» **Work required**:
Search the entries below for the string "partnerství" and copy the lines that hold it.

══ Dataset excerpts ══

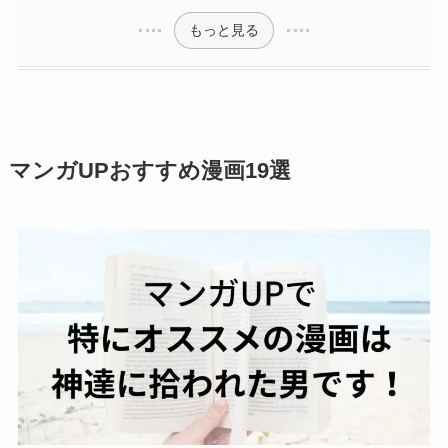
もっと見る
マンガUPおすすめ漫画19選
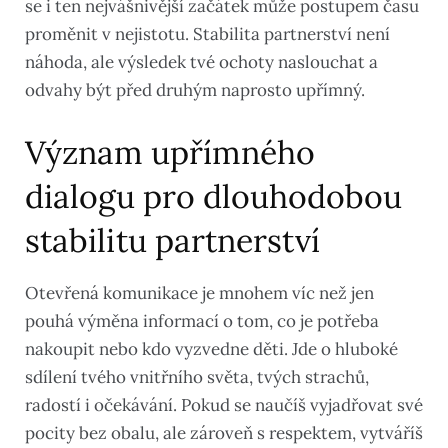
se i ten nejvášnivější začátek může postupem času
proměnit v nejistotu. Stabilita partnerství není
náhoda, ale výsledek tvé ochoty naslouchat a
odvahy být před druhým naprosto upřímný.
Význam upřímného
dialogu pro dlouhodobou
stabilitu partnerství
Otevřená komunikace je mnohem víc než jen
pouhá výměna informací o tom, co je potřeba
nakoupit nebo kdo vyzvedne děti. Jde o hluboké
sdílení tvého vnitřního světa, tvých strachů,
radostí i očekávání. Pokud se naučíš vyjadřovat své
pocity bez obalu, ale zároveň s respektem, vytváříš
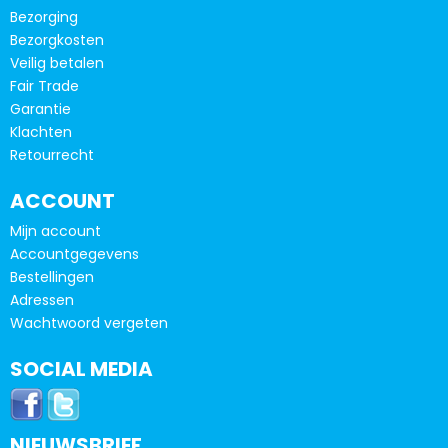
Bezorging
Bezorgkosten
Veilig betalen
Fair Trade
Garantie
Klachten
Retourrecht
ACCOUNT
Mijn account
Accountgegevens
Bestellingen
Adressen
Wachtwoord vergeten
SOCIAL MEDIA
NIEUWSBRIEF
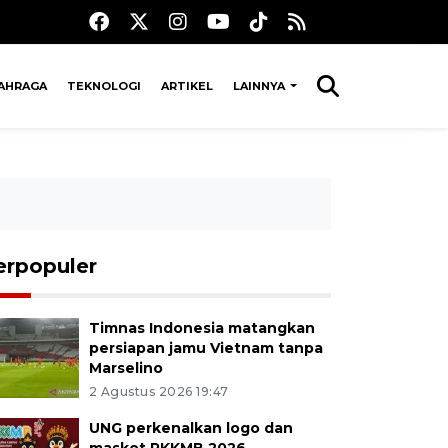
AHRAGA
TEKNOLOGI
ARTIKEL
LAINNYA
erpopuler
Timnas Indonesia matangkan
persiapan jamu Vietnam tanpa
Marselino
2 Agustus 2026 19:47
UNG perkenalkan logo dan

═══

» **Task response**:
proměnit v nejistotu. Stabilita partnerství není
stabilitu partnerství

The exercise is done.